Doktora derslerinden kalkınma ile ilgili teorileri ve tezleri de paylaştığım için, bu konuda iki ayrı görüş oluştuğunu görebiliyorum:
– Kalkınma ve Büyüme arasında ciddi bir fark var. Yapısal Reformlar olmadan kalkınma olmaz
– Kalkınamamış Ülkeler kalkınamazlar, çünkü kalkınamazlar.
İkinci önerme sanki baştan savma gibi gözükse de, bu konudaki ümitsizliği de ortaya koyuyor gibi.
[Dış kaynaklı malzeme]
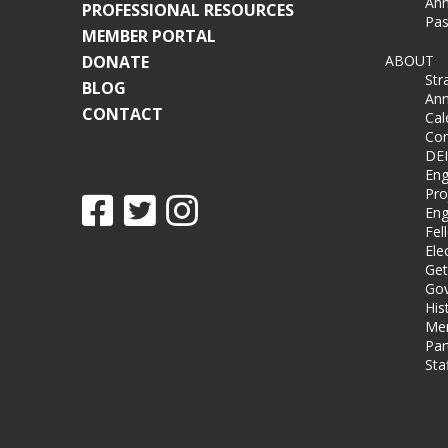
Ann
PROFESSIONAL RESOURCES
Pas
MEMBER PORTAL
DONATE
ABOUT
Str
BLOG
Ann
CONTACT
Cal
Co
DEI
Eng
Pro
Eng
Fel
Ele
Get
Gov
His
Me
Par
Sta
Bazı ülkelerin sadece büyümeye odaklı kalmaları ve “insan” meselesini en üste koymamasını geleneksel bir yaklaşım olarak nitelendiren uzmanlar var. Özetle, gelenekleri değiştirmek zor diyorlar.
Son IMF raporu gösteriyor ki, gelişmiş ülkelerin Milli Gelir üretmede gelişen ülkelerin gerisinde kaldığı görülüyor. Ancak gelişen ülkelerin büyüme merakı ihracatta etkili olamıyor. Gelişmiş ülkelerin ihracatta aslan payını aldığı ve gelişen ülkeleri gözle görülür şekilde geride bıraktığı anlaşılıyor.
Çin’in ihracattan aldığı pay ABD’yi geride bırakıyor ancak, AB’nin payı Çin’in iki katı. Bu durum gelişen ülkelerin kalite/fiyat rekabetinde kaldığını, gelişmiş ülkelerin ise teknoloji ve bilgi rekabetinde “bilinmeyeni önceden keşfeden ve bundan fayda sağlayan” konumlarını giderek pekiştirdiklerini gösteriyor.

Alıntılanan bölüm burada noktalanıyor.